Alice Sebold, an American author, has apologised for her role in the unjust conviction of a man who was freed from prison last week for raping her in 1981.
She described being raped in her biography, Lucky, and afterwards telling police she had spotted a black man in the street who she assumed was her assailant. Anthony Broadwater was apprehended and found guilty, and he was sentenced to 16 years in jail.
In a statement posted through his attorneys, Mr Broadwater said he was “relieved that she had apologised.”
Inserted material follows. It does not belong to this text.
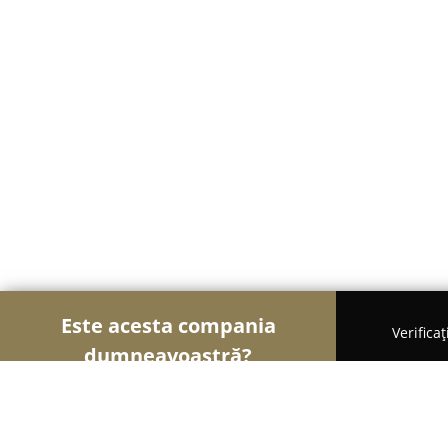
Este acesta compania
Verifica
dumneavoastră?
Șoimii Frumuseții
Saloane de Frizerie, Saloane d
“I am sorry most of all for the fact that the life you may have led was cruelly robbed from you,” Ms Sebold said in her apology statement, “and I realise that no apology can and will ever restore what happened to you.”
When she was an 18-year-old student at Syracuse University in New York, she was attacked, according to her book. She claimed she spotted a black man in the street who she believed was her assailant months later and alerted authorities.
Mr Broadwater, who was apparently in the vicinity at the time, was then detained by an officer. Ms Sebold failed to recognise him in a police lineup after his arrest, instead choosing another man. Despite this, Mr Broadwater was tried and found guilty based on her testimony and microscopic hair analysis.
Mr Broadwater remained on the sex offenders list after his release from prison in 1998.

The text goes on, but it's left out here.